The Dragon Hunter
A librarian, a blind monk, an ex-assassin and a mysterious grey-eyed man travel across the ocean in search of a valley full of dragons. All of them want something different. What could go wrong?
There weren’t always dragons in the Valley. Every scholar knew that. The Valley of the Forgotten Princes — now that’s a name from the Second Age — was supposedly a death sentence. An ancient valley imbued with magic to trap any unfortunate souls that wandered through. That much was just chatter. Foolish nonsense spouted by fanciful people who wanted to scare others. There was not a single text in the Tower of Sophos that spoke of an enchanted valley. And yet, Ismene couldn’t shake the prickle of fear from between her shoulder blades. There had been too many of the same stories. No matter how they unfolded, the endings were always the same; the heroes never return from the Valley. As a scholar, it was her responsibility to remain open to all possibilities, and consider all things, but as a sensible woman, she detested fanciful stories. That’s how she ended up aboard the Dragon Hunter in the first place. To discover the truth.
Earliest reports of the dragon migration from the north date back to 1313FC, but there had been little else documented. If those first reports are to be believed, the migration occurred just after the start of the Third Age, according to historians — but that was a controversial subject since no one was sure when the Third Age started. For nearly two hundred years chronologists and historians have debated the issue. They can’t seem to decide if the Third Age began with the rise of King Avgerinos in Maya, or with his death, and given there was a good twenty years between those events, it was important to clarify that detail. The Order of Historians believed the death of King Avgerinos marked the start of the Third Age, and so that is how Ismene dated her notes, but silently she disagreed. Ages should be separated by every one thousand and one hundred years, dating back to the First Crowning of the Sun. But it wasn’t within her power to decide how to write history. Not yet at least. That would change after this quest. She would be honoured when she returned. She would become the youngest Scholar in the history of the Tower. Scholar Ismene of the Order of Historians. The whole world would know her name, but more importantly, they would known the truth about the Valley, not the childish stories.

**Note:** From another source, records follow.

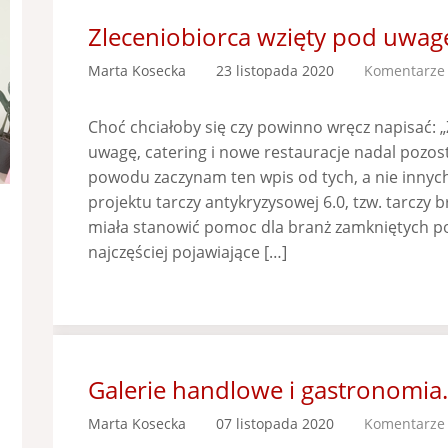
Zleceniobiorca wzięty pod uwag
Marta Kosecka
23 listopada 2020
Komentarze 
Choć chciałoby się czy powinno wręcz napisać: 
uwagę, catering i nowe restauracje nadal pozos
powodu zaczynam ten wpis od tych, a nie inny
projektu tarczy antykryzysowej 6.0, tzw. tarczy 
miała stanowić pomoc dla branż zamkniętych po
najczęściej pojawiające […]
Galerie handlowe i gastronomia.
Marta Kosecka
07 listopada 2020
Komentarze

Ismene shuddered at the wind that whipped at her face and the loose strands of hair that came untucked from her bun. She leant on the thick wooden railing to steady herself against the swaying of the ship, as she opened her notebook to a blank page and nestled it carefully in the crook of her arm. The spine was barely held together by three pieces of twine, and the brown leather had softened over the years to feel like cloth in her hands now. Her fingers trembled from the cold despite being dressed in her thickest woollen overcoat, a sweater pulled over a linen shirt and two pairs of woollen stockings under her skirt and petticoat. She glowered at a crew mate that passed her with a quick duck of his chin in a semblance of a bow. It wasn’t the lack of respect that annoyed her, but the fact that all the crew refused to acknowledge the cold, working in unlaced linen shirts and silk trousers; some were bare from the waist up! Fools! The lot of them. Exposing themselves to the cold for the sake of appearances. Not that she was looking. There were more important things to look at. Like the dark mass on the horizon that was supposedly Maya. Ideally, she would be sitting inside one of the cabins at a proper desk to write, but she had heard the call that land had been sighted and she wanted to be able to write her account of Maya as it came into view, for the sake of accuracy. She fished a gold pen from her long overcoat pocket and rolled it between her fingers to release the ballpoint. On the blank page she carefully began writing:
Maya - First Sighting.
Daylight had barely begun creeping over the horizon when the call was shouted. Ismene could see nothing beyond her own nose when she came onto the deck. Now the pale morning light allowed her to see a grey shape on the horizon, still a number of leagues away she presumed. Cartography wasn’t her strong suit.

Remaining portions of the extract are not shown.